Yes, what on earth is it with these women that they are constantly having to cajole and manipulate their husbands, who are so fantastic and who love them so much, down the aisle?

GeekCool · 12/04/2012 10:56

samandi us women are masters of entrapment - the only thing we are good at apparently. We tear away at the soul of these poor blokes, begging hysterically for them to give us a child as our emotions run wild.

Hmm

Apparently (according to that rag) men don't seem to want to get married/have kids willingly, they have to be convinced.

LadyHarrietdeSpook · 12/04/2012 11:00

Peeling Bells Your post is one of THE reasons I love Mumsnet.

Thanks for the background info.

BTW NOT being sarcastic.

This is not any old message board.

StuckInTheFensAwayFromHome · 12/04/2012 11:06

I hate the phrase with a passion as well.
Just because I have a career - which I take to mean that I have a job that I enjoy and I keep learning and progressing in, and the fact that none of my relationships in my 20's were good enough to become permanent does not pigeon hole me into a 'type'. Everyone assumes I am a 'career woman' and that all that matters to me is my 'career'.
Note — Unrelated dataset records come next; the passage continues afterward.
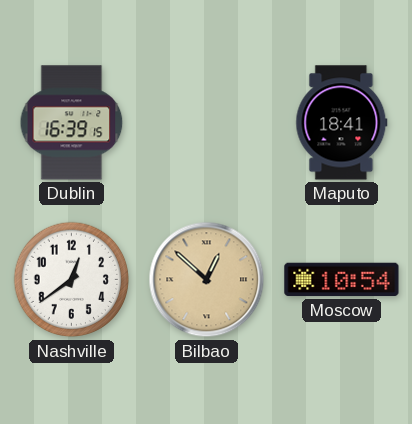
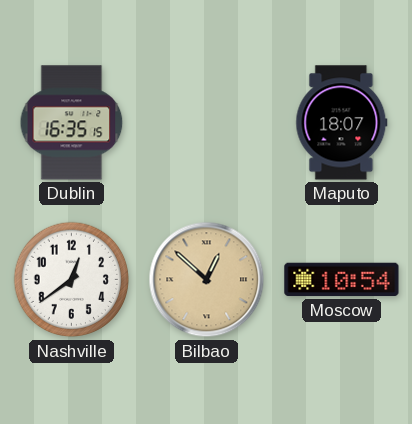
Dublin: 16:39 -> 16:35
Maputo: 18:41 -> 18:07
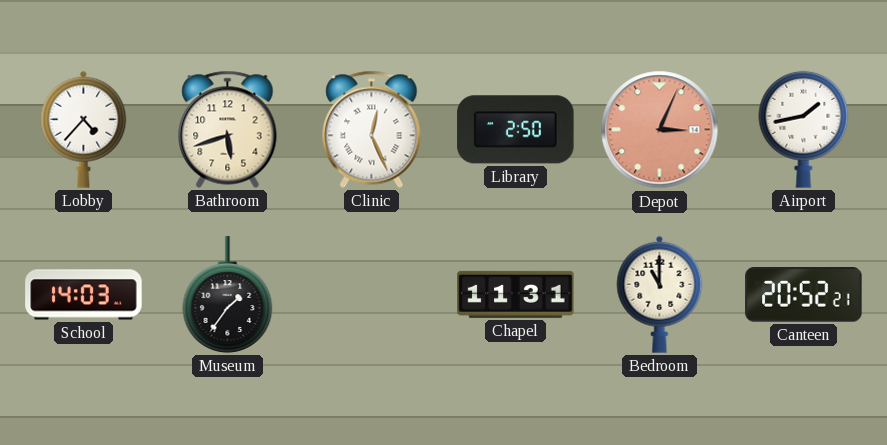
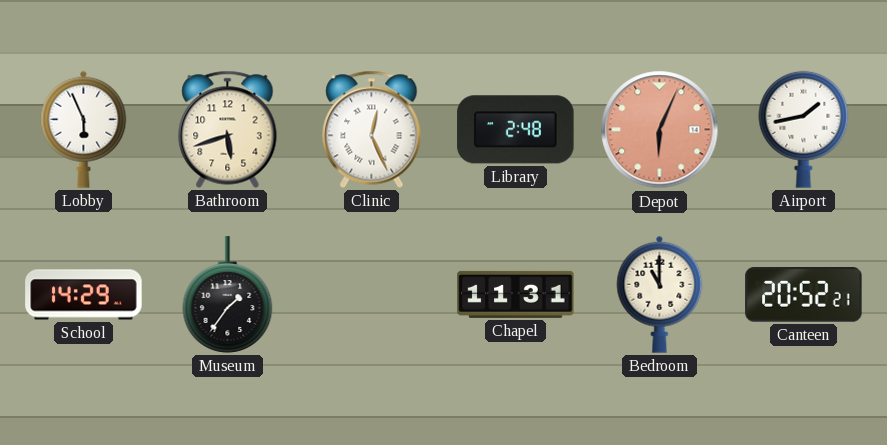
Lobby: 4:37 -> 5:56
Library: 2:50 -> 2:48
Depot: 3:04 -> 6:04
School: 14:03 -> 14:29
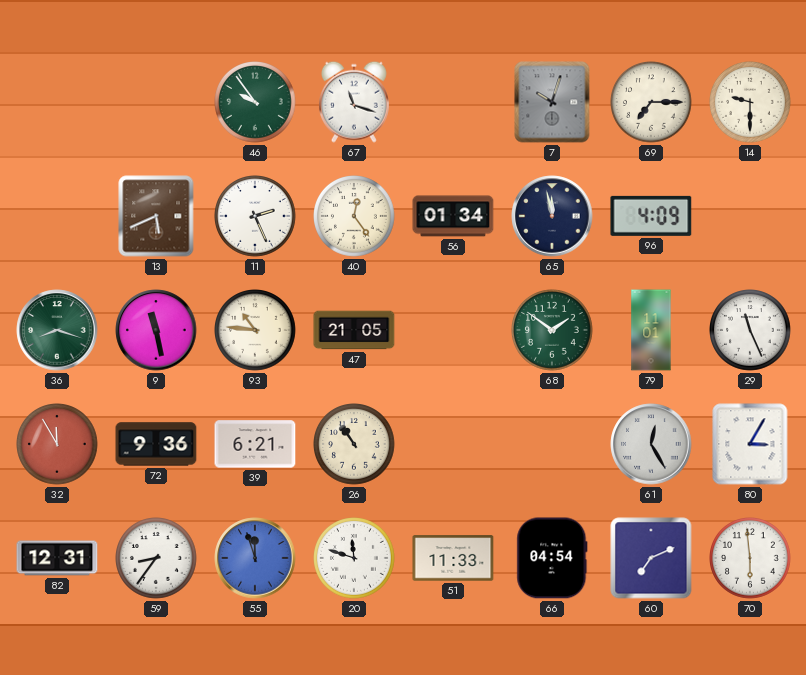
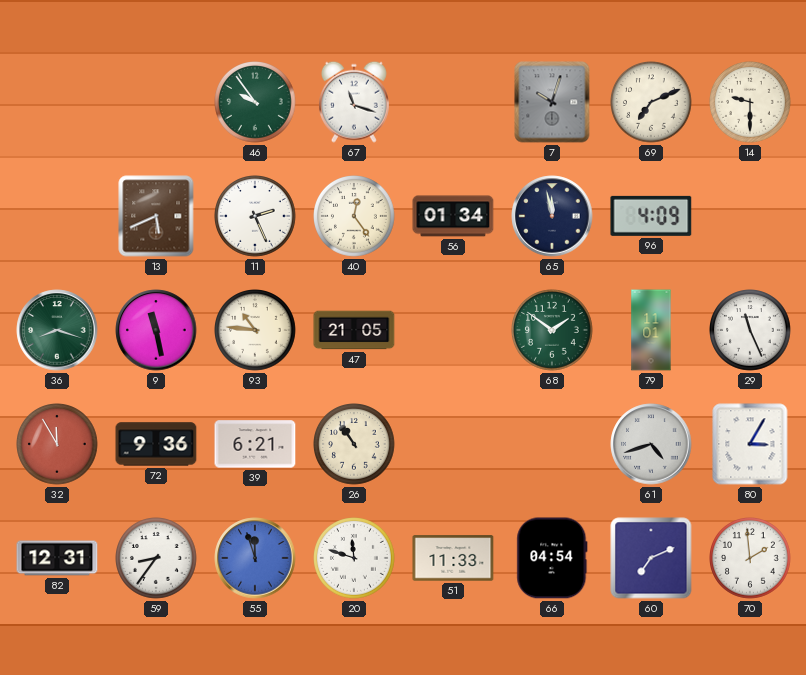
69: 7:15 -> 7:11
61: 12:25 -> 4:42
70: 5:59 -> 1:59
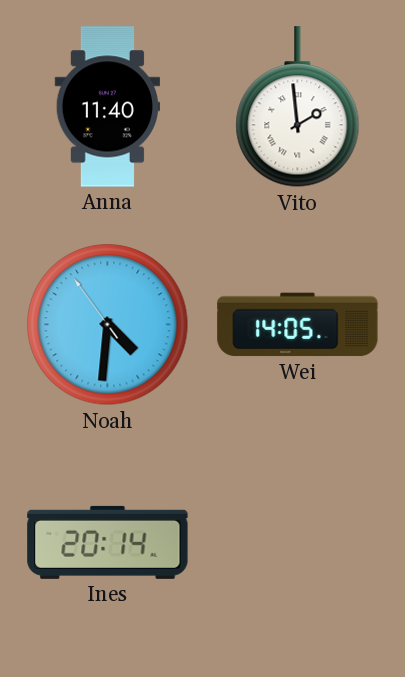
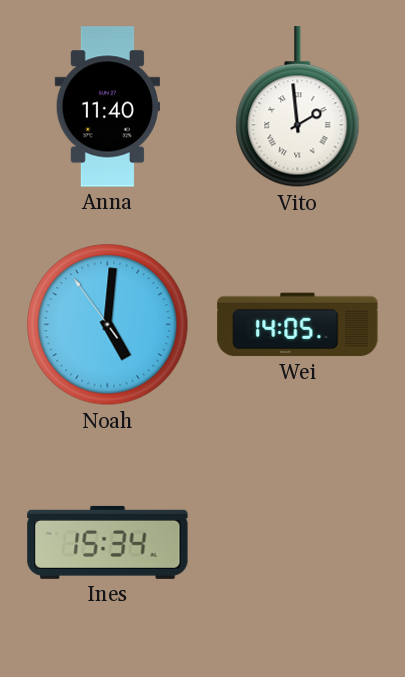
Noah: 4:30 -> 5:00
Ines: 20:14 -> 15:34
Actually I always wanted to meet the right man and maybe have a family. Now in my mid 30's this has happened... But I get sourcat face looks/comments when I mention this along the lines of... but a 'career woman' can't have a family or if she does its detrimental to the family.
Bollocks on 2 levels

  1. Firstly I am not this label of a career woman, but funnily enough it was handy to have a good job and be independent while wading through the quagmire of bad relationships
  2. Secondly, having a job plus a family isn't always a bad thing,

Argghhhh
And breathe...

GeekCool · 12/04/2012 11:11

Funny isn't it that a man is not told that having a 'career' is detrimental to the family.

hairytale · 12/04/2012 11:20

Yanbu. I have a career and have just had first DD aged 44. People will assume I "put my career ahead of having a family" but the would be very mistaken.

I also hate the fact that people assume I won't go back to work now, because that's what mothers do - it's 2012 FFS.